Auch für Claudia Ulrich (Rilex Altdorf) sind die Kataloge weiterhin sehr wichtig und täglich im Gebrauch - «ob für das Vorlegen an den Kunden oder für das Erstellen von Offerten, in den Katalogen gibt's immer sehr viele Infos und viele emotionale Fotos, gute Erklärungen und Hinweise», sagt sie und schliesst: «Es ist nach wie vor schöner, einen Katalog in den Händen zu halten als alles am PC anzuschauen.» Ein Problem bei den Initialversänden sieht sie nicht, zumal Rilex teilweise die Mengen selber bestimmen kann («das klappt ganz gut»). Für sie sind Kataloge deshalb auch in Zukunft nicht aus dem Reisebüro wegzudenken.
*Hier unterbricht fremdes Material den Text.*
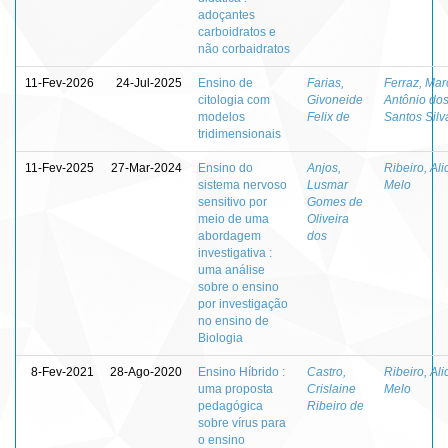
adoçantes
carboidratos e
não corbaidratos
11-Fev-2026
24-Jul-2025
Ensino de
Farias,
Ferraz, Mar
citologia com
Givoneide
Antônio do
modelos
Felix de
Santos Silv
tridimensionais
11-Fev-2025
27-Mar-2024
Ensino do
Anjos,
Ribeiro, Ali
sistema nervoso
Lusmar
Melo
sensitivo por
Gomes de
meio de uma
Oliveira
abordagem
dos
investigativa :
uma análise
sobre o ensino
por investigação
no ensino de
Biologia
8-Fev-2021
28-Ago-2020
Ensino Híbrido :
Castro,
Ribeiro, Ali
uma proposta
Crislaine
Melo
pedagógica
Ribeiro de
sobre vírus para
o ensino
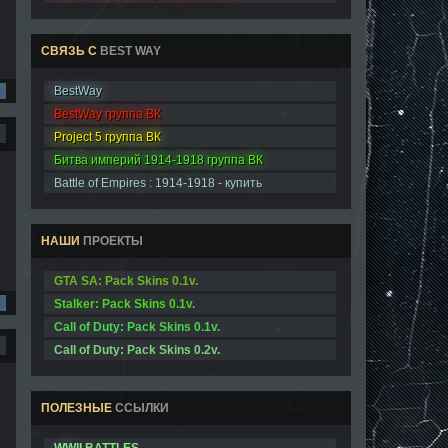
СВЯЗЬ С
BEST WAY
BestWay
BestWay группа ВК
Project 5 группа ВК
Битва империй 1914-1918 группа ВК
Battle of Empires : 1914-1918 - купить
НАШИ
ПРОЕКТЫ
GTA SA: Pack Skins 0.1v.
Stalker: Pack Skins 0.1v.
Call of Duty: Pack Skins 0.1v.
Call of Duty: Pack Skins 0.2v.
ПОЛЕЗНЫЕ
ССЫЛКИ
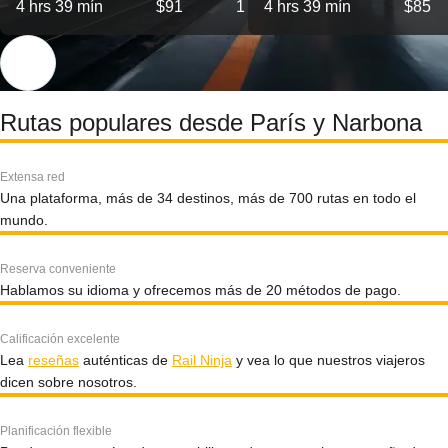
4 hrs 39 mín
$91
1
4 hrs 39 mín
$85
Rutas populares desde París y Narbona
Extensa red
Una plataforma, más de 34 destinos, más de 700 rutas en todo el
mundo.
Reserva conveniente
Hablamos su idioma y ofrecemos más de 20 métodos de pago.
Calificación excelente
Lea
reseñas
auténticas de
Rail Ninja
y vea lo que nuestros viajeros
dicen sobre nosotros.
Planificación flexible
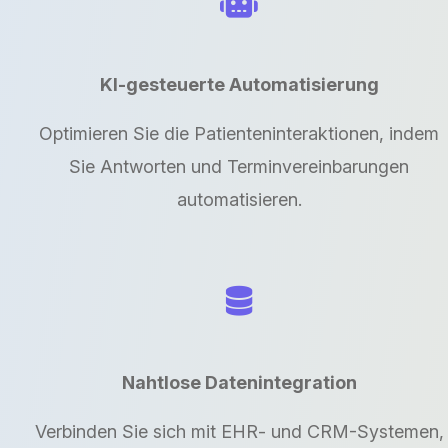
KI-gesteuerte Automatisierung
Optimieren Sie die Patienteninteraktionen, indem
Sie Antworten und Terminvereinbarungen
automatisieren.
Nahtlose Datenintegration
Verbinden Sie sich mit EHR- und CRM-Systemen,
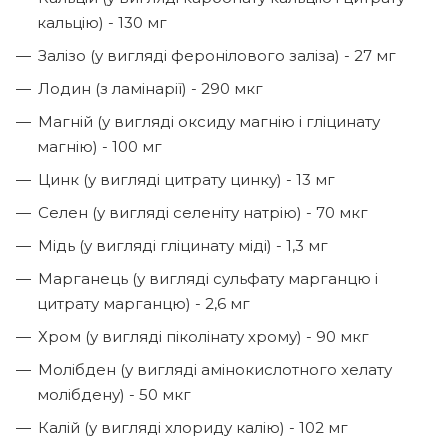
кальцію) - 130 мг
Залізо (у вигляді феронілового заліза) - 27 мг
Лодин (з ламінарії) - 290 мкг
Магній (у вигляді оксиду магнію і гліцинату
магнію) - 100 мг
Цинк (у вигляді цитрату цинку) - 13 мг
Селен (у вигляді селеніту натрію) - 70 мкг
Мідь (у вигляді гліцинату міді) - 1,3 мг
Марганець (у вигляді сульфату марганцю і
цитрату марганцю) - 2,6 мг
Хром (у вигляді піколінату хрому) - 90 мкг
Молібден (у вигляді амінокислотного хелату
молібдену) - 50 мкг
Калій (у вигляді хлориду калію) - 102 мг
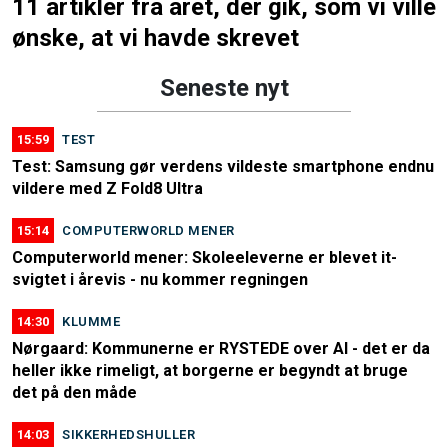
11 artikler fra året, der gik, som vi ville
ønske, at vi havde skrevet
Seneste nyt
15:59
TEST
Test: Samsung gør verdens vildeste smartphone endnu
vildere med Z Fold8 Ultra
15:14
COMPUTERWORLD MENER
Computerworld mener: Skoleeleverne er blevet it-
svigtet i årevis - nu kommer regningen
14:30
KLUMME
Nørgaard: Kommunerne er RYSTEDE over AI - det er da
heller ikke rimeligt, at borgerne er begyndt at bruge
det på den måde
14:03
SIKKERHEDSHULLER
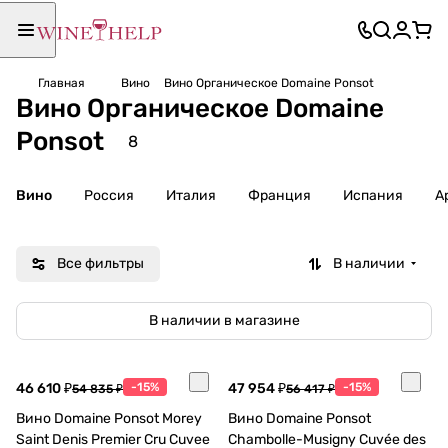
Главная
Вино
Вино Органическое Domaine Ponsot
Вино Органическое Domaine
Ponsot
8
Вино
Россия
Италия
Франция
Испания
А
Все фильтры
В наличии
В наличии в магазине
46 610 ₽
-15%
47 954 ₽
-15%
54 835 ₽
56 417 ₽
Вино Domaine Ponsot Morey
Вино Domaine Ponsot
Saint Denis Premier Cru Cuvee
Chambolle-Musigny Cuvée des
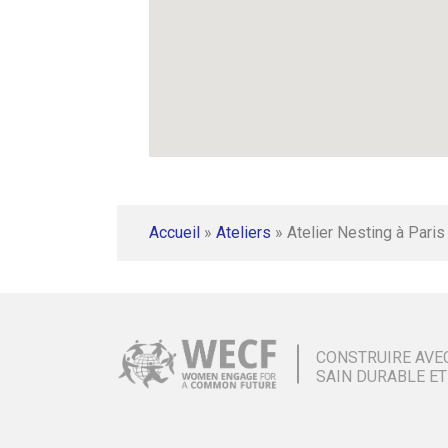
Accueil
»
Ateliers
»
Atelier Nesting à Paris
CONSTRUIRE AVE
SAIN DURABLE ET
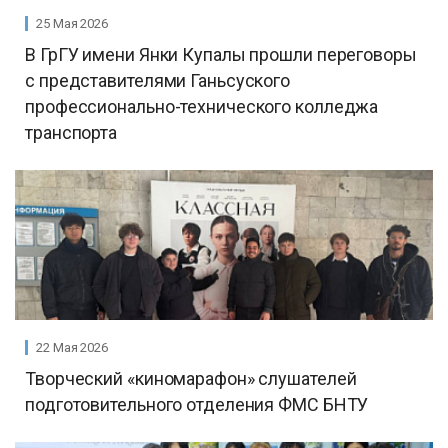
25 Мая 2026
В ГрГУ имени Янки Купалы прошли переговоры
с представителями Ганьсуского
профессионально-технического колледжа
транспорта
22 Мая 2026
Творческий «киномарафон» слушателей
подготовительного отделения ФМС БНТУ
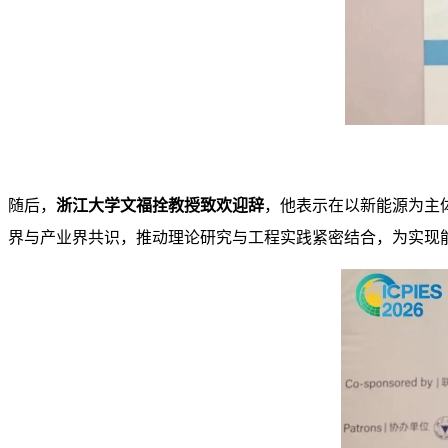
随后，
浙江大学文福拴教授
致欢迎
辞
，他表示
在以新能源为主
界与产业界共识，推动理论研究与工程实践紧密结合，为实现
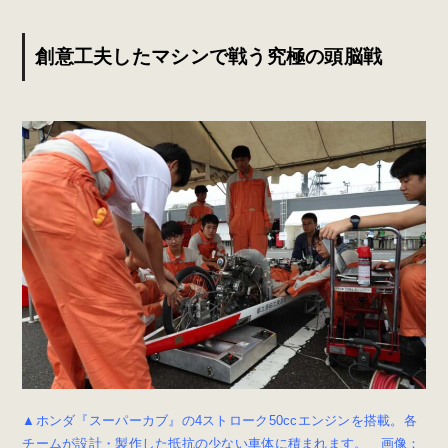
創意工夫したマシンで戦う究極の頭脳戦
▲ホンダ『スーパーカブ』の4ストローク50ccエンジンを搭載。各
チームが設計・製作した抵抗の少ない車体に積まれます。 画像：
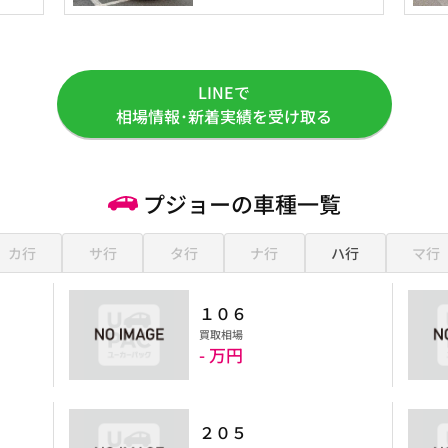
LINEで
相場情報･新着実績を受け取る
プジョーの車種一覧
カ行
サ行
タ行
ナ行
ハ行
マ行
１０６
買取相場
- 万円
円
２０５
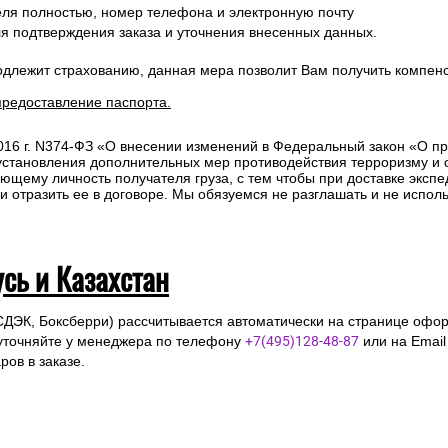
ля полностью, номер телефона и электронную почту
ля подтверждения заказа и уточнения внесенных данных.
одлежит страхованию, данная мера позволит Вам получить компен
предоставление паспорта.
2016 г. N374-ФЗ «О внесении изменений в Федеральный закон «О п
 установления дополнительных мер противодействия терроризму и
ющему личность получателя груза, с тем чтобы при доставке эксп
отразить ее в договоре. Мы обязуемся не разглашать и не исполь
усь и Казахстан
СДЭК, Боксберри) рассчитывается автоматически на странице офор
уточняйте у менеджера по телефону
+7(495)128-48-87
или на Emai
ов в заказе.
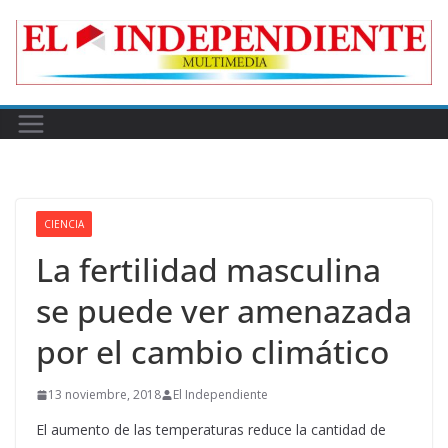
Skip
to
content
CIENCIA
La fertilidad masculina
se puede ver amenazada
por el cambio climático
13 noviembre, 2018
El Independiente
El aumento de las temperaturas reduce la cantidad de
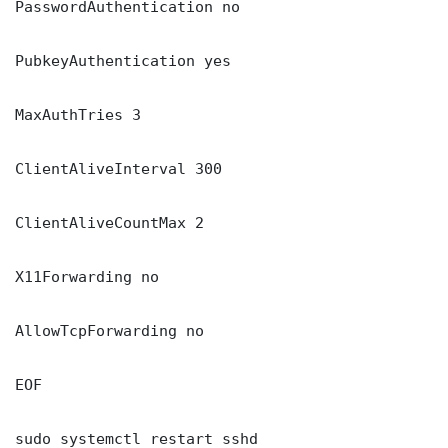
PasswordAuthentication no

PubkeyAuthentication yes

MaxAuthTries 3

ClientAliveInterval 300

ClientAliveCountMax 2

X11Forwarding no

AllowTcpForwarding no

EOF

sudo systemctl restart sshd
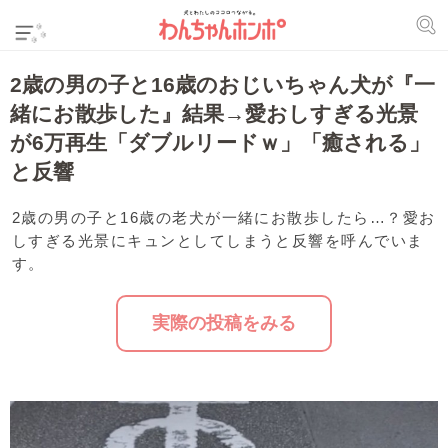
2歳の男の子と16歳のおじいちゃん犬が『一
緒にお散歩した』結果→愛おしすぎる光景
が6万再生「ダブルリードｗ」「癒される」
と反響
2歳の男の子と16歳の老犬が一緒にお散歩したら…？愛お
しすぎる光景にキュンとしてしまうと反響を呼んでいま
す。
実際の投稿をみる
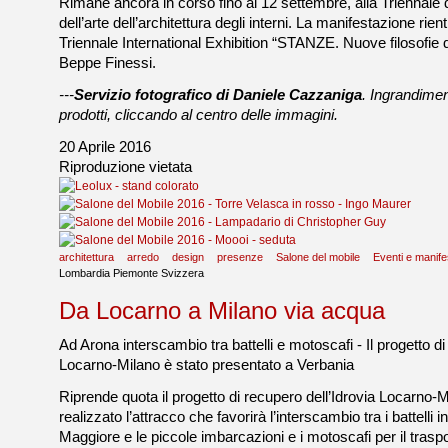
Rimane ancora in corso fino al 12 settembre, alla Triennale d
dell’arte dell’architettura degli interni. La manifestazione rien
Triennale International Exhibition “STANZE. Nuove filosofie de
Beppe Finessi.
---
Servizio fotografico di Daniele Cazzaniga
. Ingrandimen
prodotti, cliccando al centro delle immagini.
20 Aprile 2016
Riproduzione vietata
architettura
arredo
design
presenze
Salone del mobile
Eventi e manife
Lombardia Piemonte Svizzera
Da Locarno a Milano via acqua
Ad Arona interscambio tra battelli e motoscafi - Il progetto di
Locarno-Milano è stato presentato a Verbania
Riprende quota il progetto di recupero dell’Idrovia Locarno-
realizzato l’attracco che favorirà l’interscambio tra i battelli 
Maggiore e le piccole imbarcazioni e i motoscafi per il trasp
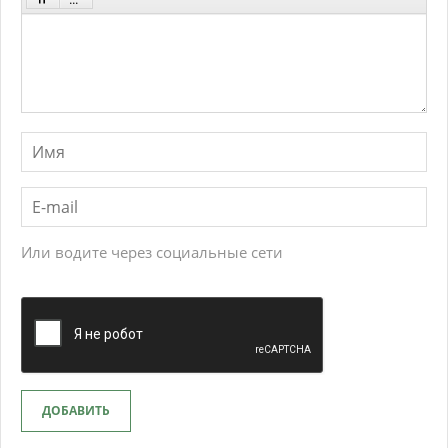
Или водите через социальные сети
ДОБАВИТЬ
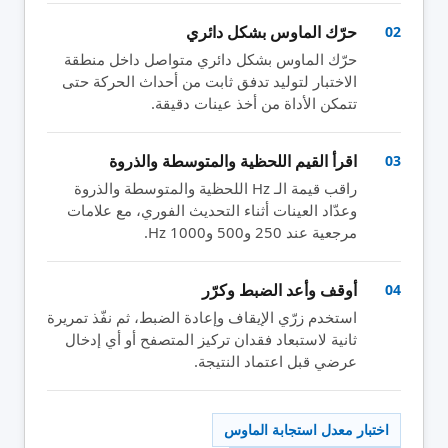
حرّك الماوس بشكل دائري
02
حرّك الماوس بشكل دائري متواصل داخل منطقة
الاختبار لتوليد تدفق ثابت من أحداث الحركة حتى
تتمكن الأداة من أخذ عينات دقيقة.
اقرأ القيم اللحظية والمتوسطة والذروة
03
راقب قيمة الـ Hz اللحظية والمتوسطة والذروة
وعدّاد العينات أثناء التحديث الفوري، مع علامات
مرجعية عند 250 و500 و1000 Hz.
أوقف وأعد الضبط وكرّر
04
استخدم زرّي الإيقاف وإعادة الضبط، ثم نفّذ تمريرة
ثانية لاستبعاد فقدان تركيز المتصفح أو أي إدخال
عرضي قبل اعتماد النتيجة.
اختبار معدل استجابة الماوس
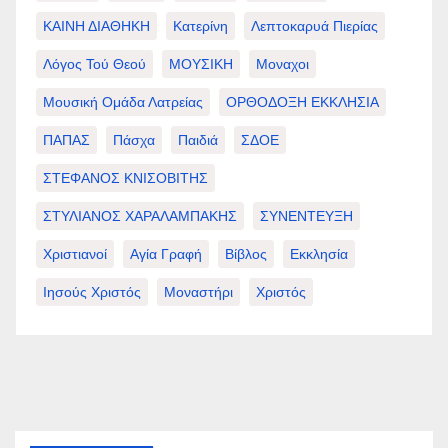
ΚΑΙΝΗ ΔΙΑΘΗΚΗ
Κατερίνη
Λεπτοκαρυά Πιερίας
Λόγος Τού Θεού
ΜΟΥΣΙΚΗ
Μοναχοι
Μουσική Ομάδα Λατρείας
ΟΡΘΟΔΟΞΗ ΕΚΚΛΗΣΙΑ
ΠΑΠΑΣ
Πάσχα
Παιδιά
ΣΔΟΕ
ΣΤΕΦΑΝΟΣ ΚΝΙΣΟΒΙΤΗΣ
ΣΤΥΛΙΑΝΟΣ ΧΑΡΑΛΑΜΠΑΚΗΣ
ΣΥΝΕΝΤΕΥΞΗ
Χριστιανοί
Αγία Γραφή
Βίβλος
Εκκλησία
Ιησούς Χριστός
Μοναστήρι
Χριστός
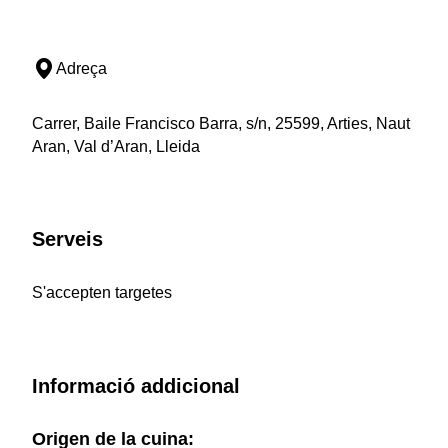
Adreça
Carrer, Baile Francisco Barra, s/n, 25599, Arties, Naut
Aran, Val d’Aran, Lleida
Serveis
S'accepten targetes
Informació addicional
Origen de la cuina:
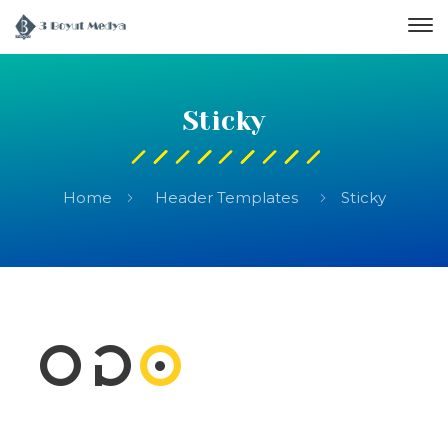
Sticky
Home
Header Templates
Sticky
Anasayfa
Neler Yapıyoruz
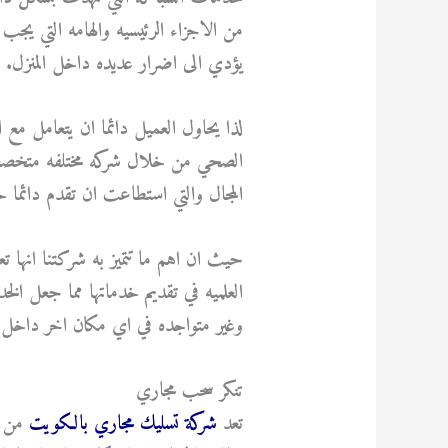
من الاجزاء الرئيسيه والهامه التي ي
يؤدي الى اضرار عديده داخل المنزل.
لذا يحاول العميل دائما ان يتعامل 
الصحي من خلال شركه مختلفه متخصصه و
المجال والتي استطاعت ان تقدم دائما 
حيث ان اهم ما تتميز به شركتنا انها ت
العلميه في تقديم خدماتها مما جعل ال
وغير متواجده في اي مكان اخر داخل
تنكر سحب مجاري
تعد
شركة تسليك مجاري بالكويت
من ا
Eine spezielle Sicht hat natürlich Christian Sigg, Retail-Chef bei Rolf Meier Reisen, denn die Neuhauser Firma ist ja auch Veranstalter mit eigenen Katalogen. Er findet gedruckte Kataloge nach wie vor sehr wichtig: «Im Katalog sind viele Informationen schön aufbereitet und in der Regel brauchbar zusammengefasst. Gerade auch bei Rundreisen sind die Programmpunkte der einzelnen Tage oder eine Karte sehr nützlich. Bei den Hotelbeschreibungen sind die wichtigsten Punkte schnell ersichtlich und die Unterkünfte können gut miteinander verglichen werden. Die Angaben auf den Interntseiten sind zwar meist schön, doch braucht es einfach viel Zeit, bis man die relevanten Informationen gefunden hat.» Auch im Kundengespräch sei die Vorlage eines Katalogs ideal. Hinsichtlich der Initialversands-Menge begrüsst Sigg die von gewissen TOs gegebene Möglichkeit, diese anzupassen. «Die beste Menge ist in meinen Augen 10 Stück – dies ist aber schwierig pauschal zu sagen, denn je nach Veranstalter und Katalog benötigen wir eine unterschiedliche Anzahl», nennt Sigg eine (tiefe) Basismenge. Und wird auch in zehn Jahren noch mit Katalog beraten? Dazu Sigg: «Gedruckte Kataloge wurden schon vor Jahren totgesagt und leben noch immer… Ich gebe dem gedruckten Reisekatalog nach wie vor gute Zukunftschancen. Ein gut gemachter Katalog kann sich auch in Zukunft sehr positiv von der Flut des Internets abheben.» Natürlich gebe es aber auch weniger gute Kataloge, welche nicht wirklich nützlich seien.

Die Kritischen

Einer, der es völlig anders sieht, ist etwa Patrick Wirth von Mawi Reisen in Bischofszell: «Die Kataloge dienen bei uns in erster Linie als Veranschaulichung für den Kunden. Nur bei wenigen Ausnahmen können die Preise aus dem Katalog eruiert und berechnet werden. Deshalb erachte ich die Kataloge nicht mehr als sehr wichtig. Man kann gut auf Online-Alternativen wie etwa PDF-Kataloge ausweichen.» Aus diesem Grund ärgert er sich auch, dass viel zu viele Kataloge automatisch per Initialversand verschickt werden. Immerhin sieht er in der DER Touristik ein Vorbild: «Jedes Reisebüro kann die Anzahl der Kataloge persönlich auf die jeweiligen Bedürfnisse und Kundensegmente reduzieren oder erweitern.» Aber Einzelstücke - anstatt komplette 5er bzw. 10er Packungen - wären wünschenswert.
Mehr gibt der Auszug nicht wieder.